Divides the image into a 3×3 grid and computes three forensic signals per region:
Error Level Analysis (ELA) — how a region responds to re-compression;
noise variance — the texture randomness of the region;
and frequency energy ratio — the high-to-low frequency balance.
When these signals vary sharply between adjacent regions, the image is likely a composite.
Weight: 4%. When composite and shadow signals fire together, the ensemble raises the overall score to at least Likely AI.
Searches Google's image index for prior appearances of the uploaded image.
Runs in parallel with the forensic pipeline so it adds no extra waiting time.

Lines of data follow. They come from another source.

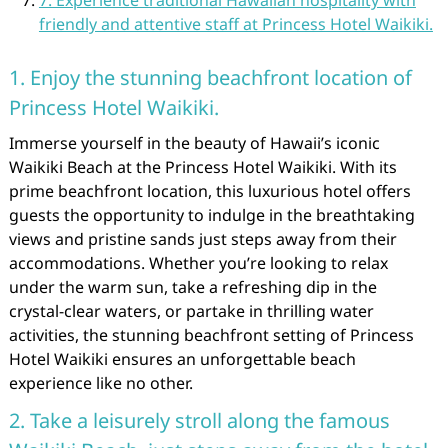
7. Experience traditional Hawaiian hospitality with
friendly and attentive staff at Princess Hotel Waikiki.
1. Enjoy the stunning beachfront location of
Princess Hotel Waikiki.
Immerse yourself in the beauty of Hawaii’s iconic
Waikiki Beach at the Princess Hotel Waikiki. With its
prime beachfront location, this luxurious hotel offers
guests the opportunity to indulge in the breathtaking
views and pristine sands just steps away from their
accommodations. Whether you’re looking to relax
under the warm sun, take a refreshing dip in the
crystal-clear waters, or partake in thrilling water
activities, the stunning beachfront setting of Princess
Hotel Waikiki ensures an unforgettable beach
experience like no other.
2. Take a leisurely stroll along the famous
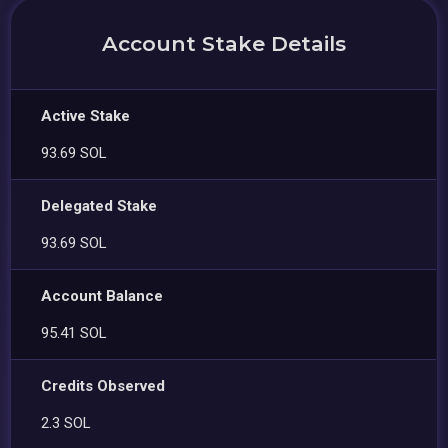
Account Stake Details
Active Stake
93.69 SOL
Delegated Stake
93.69 SOL
Account Balance
95.41 SOL
Credits Observed
2.3 SOL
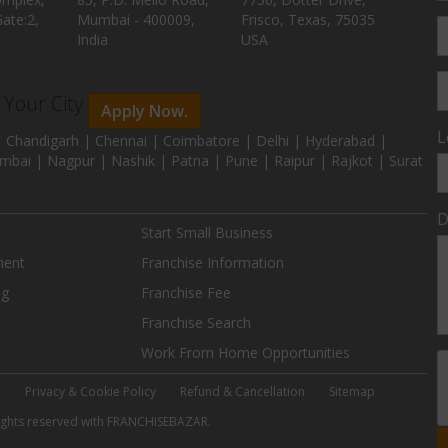
ate:2,
Mumbai - 400009,
Frisco, Texas, 75035
India
USA
n Your City
Apply Now.
L
 Chandigarh | Chennai | Coimbatore | Delhi | Hyderabad |
mbai | Nagpur | Nashik | Patna | Pune | Raipur | Rajkot | Surat
D
Start Small Business
ment
Franchise Information
ng
Franchise Fee
Franchise Search
Work From Home Opportunities
e
Privacy & Cookie Policy
Refund & Cancellation
Sitemap
 rights reserved with FRANCHISEBAZAR.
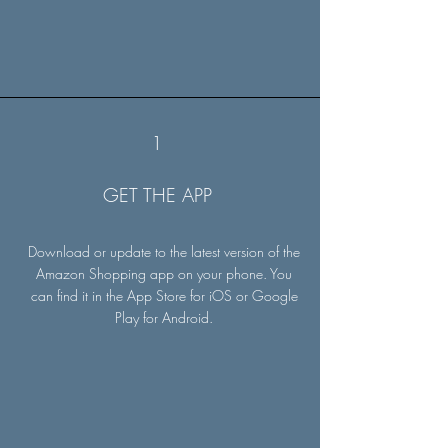
1
GET THE APP
Download or update to the latest version of the
Amazon Shopping app on your phone. You
can find it in the App Store for iOS or Google
Play for Android.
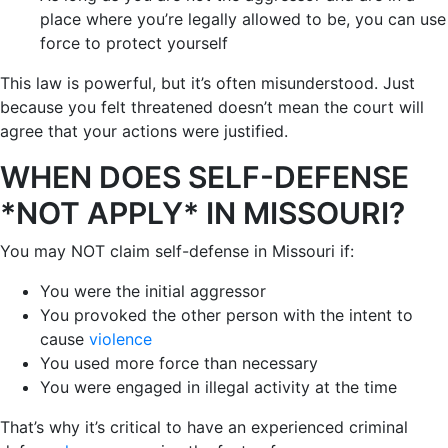
place where you’re legally allowed to be, you can use
force to protect yourself
This law is powerful, but it’s often misunderstood. Just
because you felt threatened doesn’t mean the court will
agree that your actions were justified.
WHEN DOES SELF-DEFENSE
*NOT APPLY* IN MISSOURI?
You may NOT claim self-defense in Missouri if:
You were the initial aggressor
You provoked the other person with the intent to
cause
violence
You used more force than necessary
You were engaged in illegal activity at the time
That’s why it’s critical to have an experienced criminal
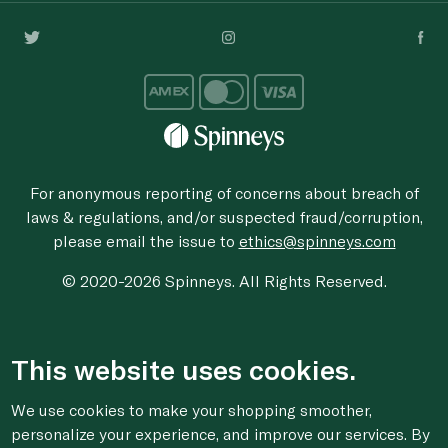
For anonymous reporting of concerns about breach of
laws & regulations, and/or suspected fraud/corruption,
please email the issue to
ethics@spinneys.com
© 2020-2026 Spinneys. All Rights Reserved.
This website uses cookies.
We use cookies to make your shopping smoother,
personalize your experience, and improve our services. By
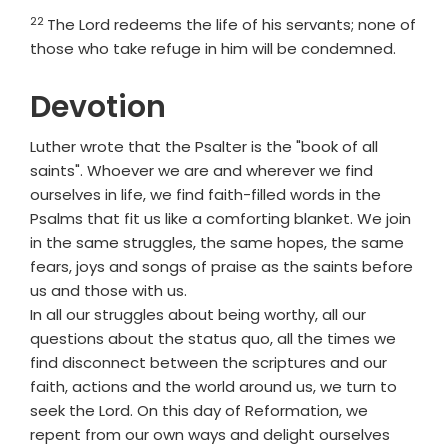
22
Verse
The
Lord
redeems the life of his servants; none of
those who take refuge in him will be condemned.
Devotion
Luther wrote that the Psalter is the "book of all
saints". Whoever we are and wherever we find
ourselves in life, we find faith-filled words in the
Psalms that fit us like a comforting blanket. We join
in the same struggles, the same hopes, the same
fears, joys and songs of praise as the saints before
us and those with us.
In all our struggles about being worthy, all our
questions about the status quo, all the times we
find disconnect between the scriptures and our
faith, actions and the world around us, we turn to
seek the Lord. On this day of Reformation, we
repent from our own ways and delight ourselves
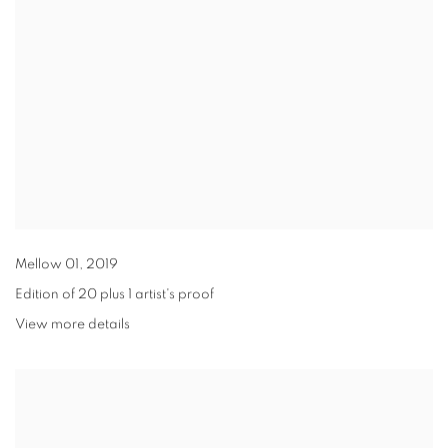
Mellow 01
,
2019
Edition of 20 plus 1 artist's proof
View more details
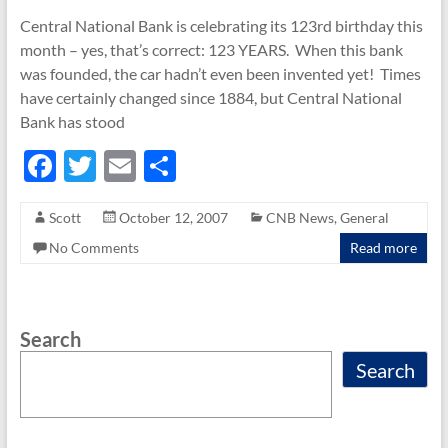
Central National Bank is celebrating its 123rd birthday this
month – yes, that’s correct: 123 YEARS. When this bank
was founded, the car hadn’t even been invented yet! Times
have certainly changed since 1884, but Central National
Bank has stood
F
T
E
S
ac
w
m
h
Scott
October 12, 2007
CNB News
,
General
e
itt
ail
ar
No Comments
Read more
b
er
e
o
o
Search
k
Search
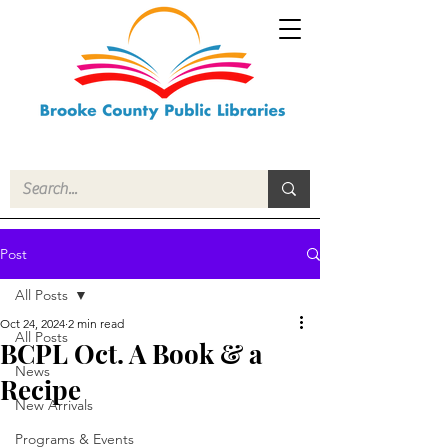
Post
All Posts
Oct 24, 2024
2 min read
All Posts
BCPL Oct. A Book & a
News
Recipe
New Arrivals
Programs & Events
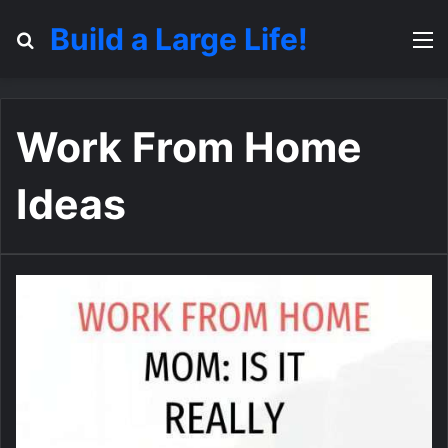
Build a Large Life!
Search for
M
Work From Home
Ideas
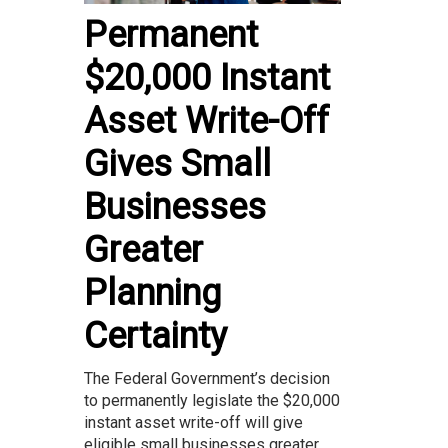
Permanent
$20,000 Instant
Asset Write-Off
Gives Small
Businesses
Greater
Planning
Certainty
The Federal Government’s decision
to permanently legislate the $20,000
instant asset write-off will give
eligible small businesses greater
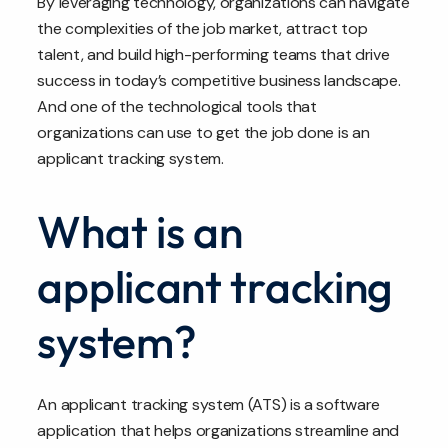
By leveraging technology, organizations can navigate
the complexities of the job market, attract top
talent, and build high-performing teams that drive
success in today’s competitive business landscape.
And one of the technological tools that
organizations can use to get the job done is an
applicant tracking system.
What is an
applicant tracking
system?
An applicant tracking system (ATS) is a software
application that helps organizations streamline and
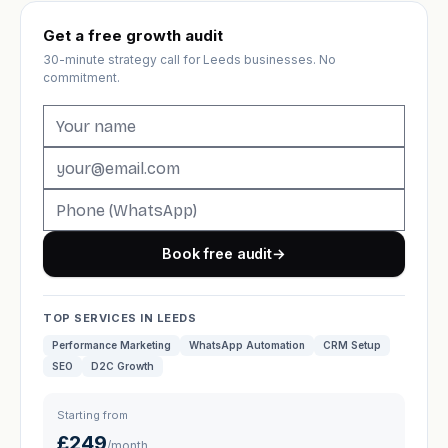
Get a free growth audit
30-minute strategy call for Leeds businesses. No
commitment.
Book free audit
→
TOP SERVICES IN LEEDS
Performance Marketing
WhatsApp Automation
CRM Setup
SEO
D2C Growth
Starting from
£249
/month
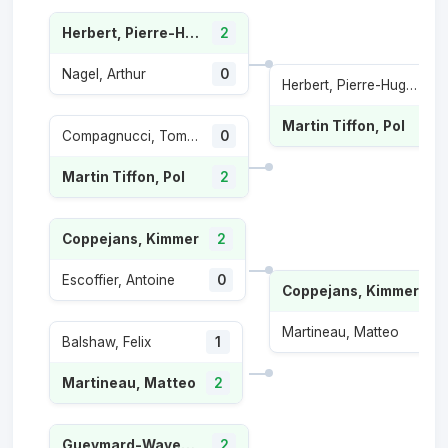
Herbert, Pierre-Hugues
2
Nagel, Arthur
0
Herbert, Pierre-Hugues
Martin Tiffon, Pol
Compagnucci, Tommaso
0
Martin Tiffon, Pol
2
Coppejans, Kimmer
2
Escoffier, Antoine
0
Coppejans, Kimmer
2
Martineau, Matteo
1
Balshaw, Felix
1
Martineau, Matteo
2
Gueymard-Wayenburg, Sascha
2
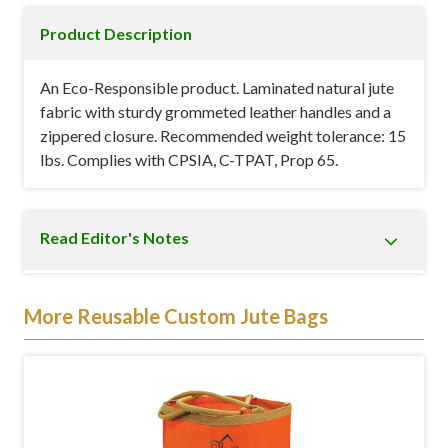
Product Description
An Eco-Responsible product. Laminated natural jute
fabric with sturdy grommeted leather handles and a
zippered closure. Recommended weight tolerance: 15
lbs. Complies with CPSIA, C-TPAT, Prop 65.
Read Editor's Notes
This Hamptons Jute Tote Bag measures 4" in width
More Reusable Custom Jute Bags
by 10.5" in height by 5.5" in depth. It is available in
black, blue, natural beige, and red, giving you ample
opportunity to choose the one that best suits your
corporate image. The front of this
custom
promotional tote bag
can also be printed with your
company's name, logo, and other details. This makes it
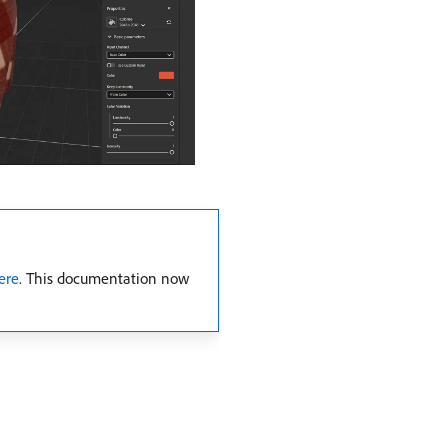
ere
. This documentation now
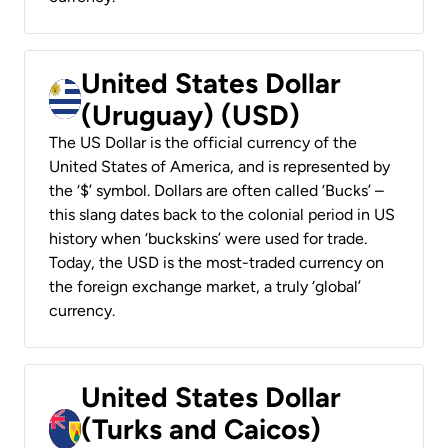
United States Dollar
(Uruguay) (USD)
The US Dollar is the official currency of the
United States of America, and is represented by
the ‘$’ symbol. Dollars are often called ‘Bucks’ –
this slang dates back to the colonial period in US
history when ‘buckskins’ were used for trade.
Today, the USD is the most-traded currency on
the foreign exchange market, a truly ‘global’
currency.
United States Dollar
(Turks and Caicos)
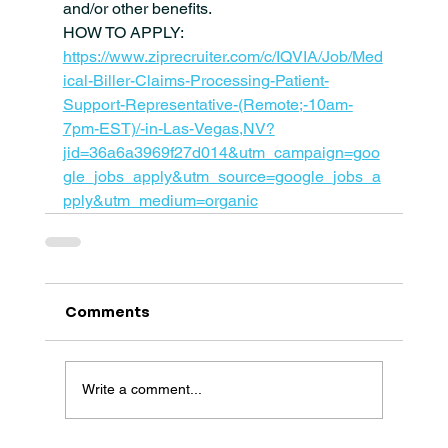
and/or other benefits.
HOW TO APPLY: 
https://www.ziprecruiter.com/c/IQVIA/Job/Med
ical-Biller-Claims-Processing-Patient-
Support-Representative-(Remote;-10am-
7pm-EST)/-in-Las-Vegas,NV?
jid=36a6a3969f27d014&utm_campaign=goo
gle_jobs_apply&utm_source=google_jobs_a
pply&utm_medium=organic
Comments
Write a comment...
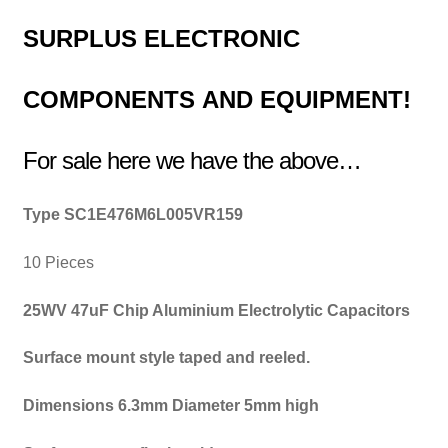
SURPLUS
ELECTRONIC
COMPONENTS
AND EQUIPMENT!
For sale here we have the above…
Type SC1E476M6L005VR159
10 Pieces
25WV 47uF Chip Aluminium Electrolytic Capacitors
Surface mount style taped and reeled.
Dimensions 6.3mm Diameter 5mm high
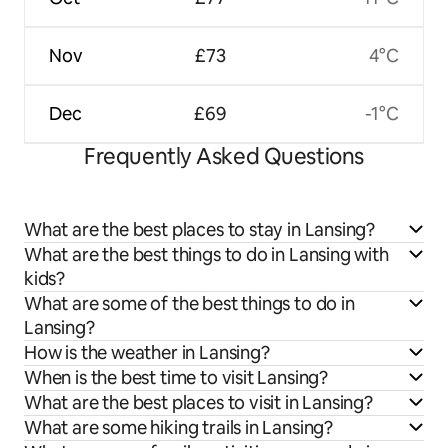
Nov
£73
4°C
Dec
£69
-1°C
Frequently Asked Questions
What are the best places to stay in Lansing?
What are the best things to do in Lansing with
kids?
What are some of the best things to do in
Lansing?
How is the weather in Lansing?
When is the best time to visit Lansing?
What are the best places to visit in Lansing?
What are some hiking trails in Lansing?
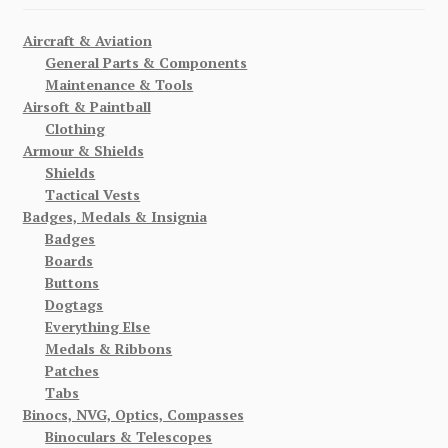
Aircraft & Aviation
General Parts & Components
Maintenance & Tools
Airsoft & Paintball
Clothing
Armour & Shields
Shields
Tactical Vests
Badges, Medals & Insignia
Badges
Boards
Buttons
Dogtags
Everything Else
Medals & Ribbons
Patches
Tabs
Binocs, NVG, Optics, Compasses
Binoculars & Telescopes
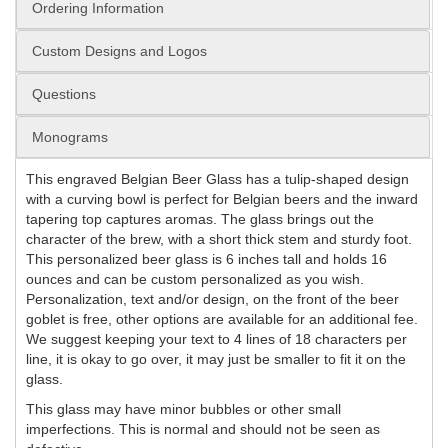
Ordering Information
Custom Designs and Logos
Questions
Monograms
This engraved Belgian Beer Glass has a tulip-shaped design
with a curving bowl is perfect for Belgian beers and the inward
tapering top captures aromas. The glass brings out the
character of the brew, with a short thick stem and sturdy foot.
This personalized beer glass is 6 inches tall and holds 16
ounces and can be custom personalized as you wish.
Personalization, text and/or design, on the front of the beer
goblet is free, other options are available for an additional fee.
We suggest keeping your text to 4 lines of 18 characters per
line, it is okay to go over, it may just be smaller to fit it on the
glass.
This glass may have minor bubbles or other small
imperfections. This is normal and should not be seen as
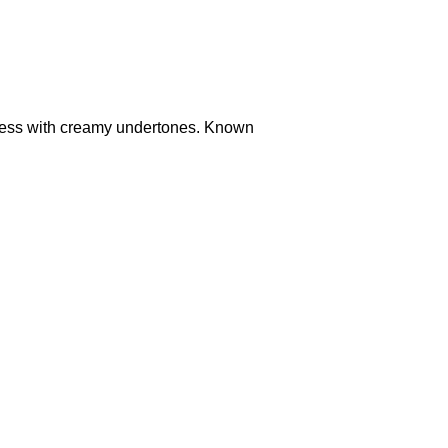
ness with creamy undertones. Known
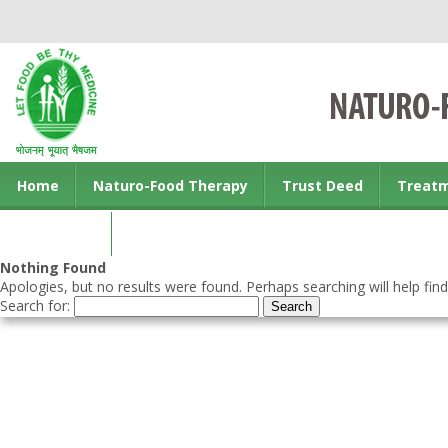
Home
Naturo-Food Therapy
Trust Deed
Treat
Contact us
Nothing Found
Apologies, but no results were found. Perhaps searching will help find
Search for:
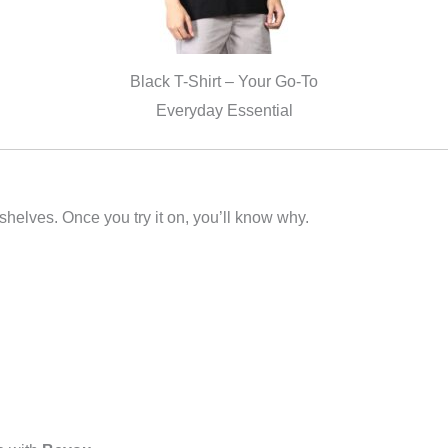
Black T-Shirt – Your Go-To
Everyday Essential
 shelves. Once you try it on, you’ll know why.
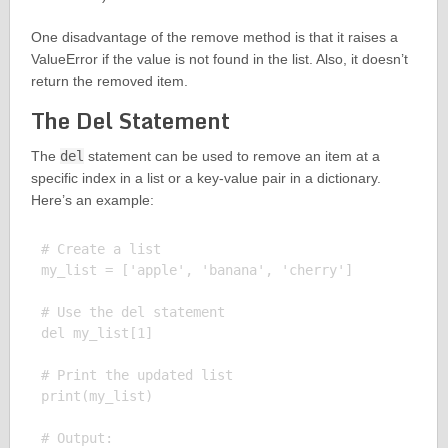
One disadvantage of the remove method is that it raises a
ValueError if the value is not found in the list. Also, it doesn’t
return the removed item.
The Del Statement
The
del
statement can be used to remove an item at a
specific index in a list or a key-value pair in a dictionary.
Here’s an example:
# Create a list

my_list = ['apple', 'banana', 'cherry']

# Use the del statement

del my_list[1]

# Print the updated list

print(my_list)

# Output:
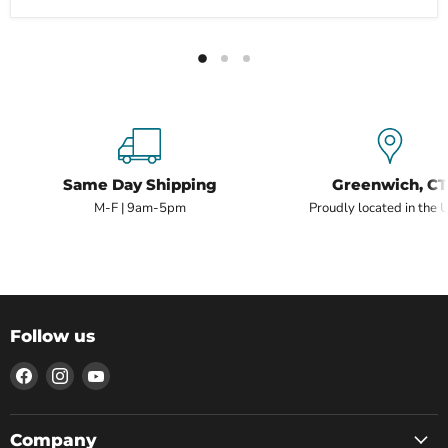
Same Day Shipping
Greenwich, CT
M-F | 9am-5pm
Proudly located in the 
Follow us
Find
Find
Find
us
us
us
on
on
on
Facebook
Instagram
YouTube
Company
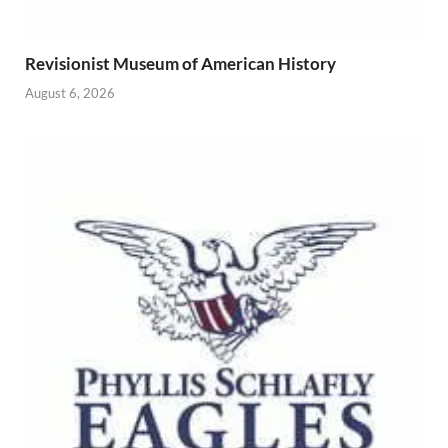
Revisionist Museum of American History
August 6, 2026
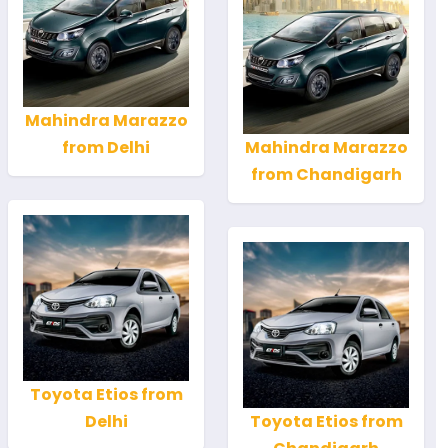
Mahindra Marazzo
from Delhi
Mahindra Marazzo
from Chandigarh
Toyota Etios from
Delhi
Toyota Etios from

Only exact matches are treated as meaningful — these mean the same
image (or a crop/resize of it) has been published somewhere before. A real news
photograph will typically have exact matches on agency sites, news outlets, or
official pages.
An AI-generated image created for disinformation often has zero exact
matches — it was made specifically for this campaign and never published
before. Zero matches for a supposed official portrait of a public figure is a
significant red flag.
Visually similar images (other photos with similar content — e.g.
other politicians in suits in front of EU flags) are shown separately as context,
not as matches. They do not indicate the image has been published before.
Does not contribute to the AI score — provides editorial context. Requires Google Cloud Vision API.